Ma istando in cotale maniera, T. sí incominciò a riguardare ad Isotta molto fortemente e dicea infra se istesso: «Certo questa è una dele piú belle damigelle che sia al mondo, salvo madonna Isotta la blonda, quella ch’è piú bella che neun’altra dama». Ma tanto risguardoe T. ad Isotta dele bianci mani, che ella si vide sí come T. la risguardava. E quando la damigella vide queste cose, fune molto allegra a dismisura e dicea infra se istessa: «Certo ora ben son io la piú aventurosa damigella che sia al mondo, quando sono amata da uno cosí bello cavaliere, com’èe lo nostro cavaliere, lo qual è lo piú pro cavaliere che unquamai fosse nela Pititta Brettagna». Molto s’allegra la damigella di questa aventura.
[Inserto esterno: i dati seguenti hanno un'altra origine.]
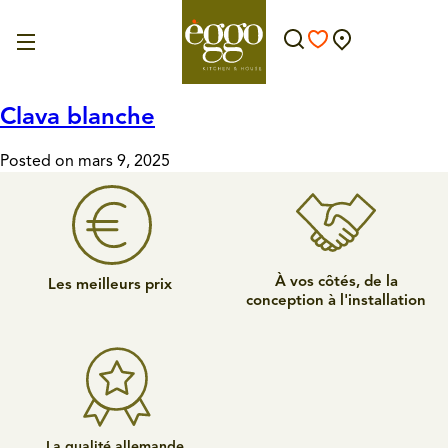
Clava blanche
Posted on mars 9, 2025
À vos côtés, de la
Les meilleurs prix
conception à l'installation
La qualité allemande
Ma tanto dimorarono in cotale maniera ch’egli ebero mangiato, e lo re sí si levoe da tavola e T. altresie con tutti gli altri baroni e cavalieri e tutte le dame e le damigelle, e incominciarono a parlare di molte aventure. Ma Ghedin non si partia da T. in nessuna maniera, ma tutta fiata sí andava co lui per la sala delo palagio. E tutte le dame e le damigelle sí riguardavano pur a T. e sí dicevano tutte comunalmente che «unquamai non fue veduto uno cosí bello cavaliere al mondo, sí come questi èe, né cosí prode. E certo egli mi sembra che sia cavaliere di legnaggio». Molto parlano tutte le dame di questa aventura. Ma tanto dimorarono in cotale maniera che lo giorno sí trapassoe e la notte sí s’apressimoe. E quando la notte fue venuta, e lo re sí andoe a posare e T. e Ghedin altressie e tutti gli altri baroni e cavalieri sí si tornarono a’ loro alberghi e tutte le dame e le damigelle altressie. Ma dappoi che lo re fue andato a posare, sí come detto èe, ed eglino sí dormirono infino alo giorno. E quando lo giorno fue venuto, e lo re sí si levò e andoe nela sala delo palagio. E istando per uno poco, e tutti li suoi baroni e cavalieri si vennero a corte, si com’erano usati di fare. E quando fuorono a corte, e lo re sí incomincioe a parlare coli suoi cavalieri di molte aventure.